February 3, 2017, Prescott-
I just read a post, by a friend who wishes to remain at a certain distance, both physical and fraternal. She wrote of people with whom she feels exceptionally close, but who live far from her. This got me thinking, once more, about my soul’s family.
My biological family, and Penny’s, to a one, scattered from Massachusetts and Maine, through Connecticut, New York, Pennsylvania, Maryland, Virginia, Georgia, Florida to Indiana, Missouri, Colorado, California and Oregon, perhaps, in and of themselves, justify my peripatetic nature. Yet, they are also largely occasional in my life, and I, in theirs.
My son, as well as my Baha’i family-here in Arizona, in Nevada, in Alaska, in South Korea and across the Atlantic, in Europe, are on their own paths, also, and will figure in mine, only to the extent that my path dovetails with theirs.
The same is true of each person in the web that my life has woven, across every state in the United States, much of Canada,the northeast tip of South America, a bit of eastern Asia, the State of Israel,the West Bank, and a slice of western Europe.

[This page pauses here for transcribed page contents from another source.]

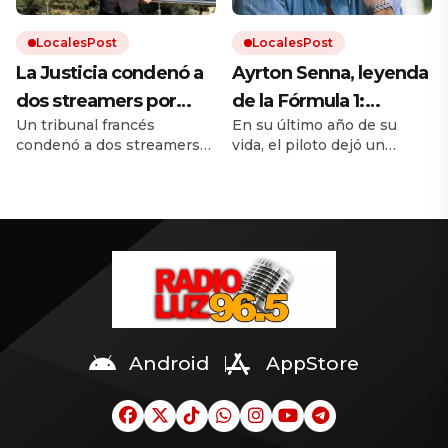
LocalesPost
LocalesPost
La Justicia condenó a
Ayrton Senna, leyenda
dos streamers por
de la Fórmula 1:
Un tribunal francés
En su último año de su
humillar y maltratar a
«Siempre busca
condenó a dos streamers
vida, el piloto dejó un
un influencer hasta su
mucha fuerza, mucha
por maltratar a un
mensaje de motivación
muerte
determinación y haz
influencer hasta su muerte.
para quienes buscaban
Sus agresores ganaban
cumplir sus sueños. A 32
todo con mucho
hasta 6.000 euros al mes
años de su muerte, sus
amor»
con ese contenido.
frases continúan siendo
una fuente de inspiración
para millones de personas.
Android
AppStore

The network of people whom I’ve met has been my greatest blessing, since the physical loss of my wife. It has been a rich series of life experiences. I am hardly the world traveler that some see, especially compared with the many correspondents, whose work I read on Word Press, on a daily basis. Yet, in every state, province and nation, there is at least one place, and often several, where I am well at home.
There are no strangers, anywhere, only friends I have not met. This is not a cliche, at least not to me, and much more, I’ve been assured, is to come.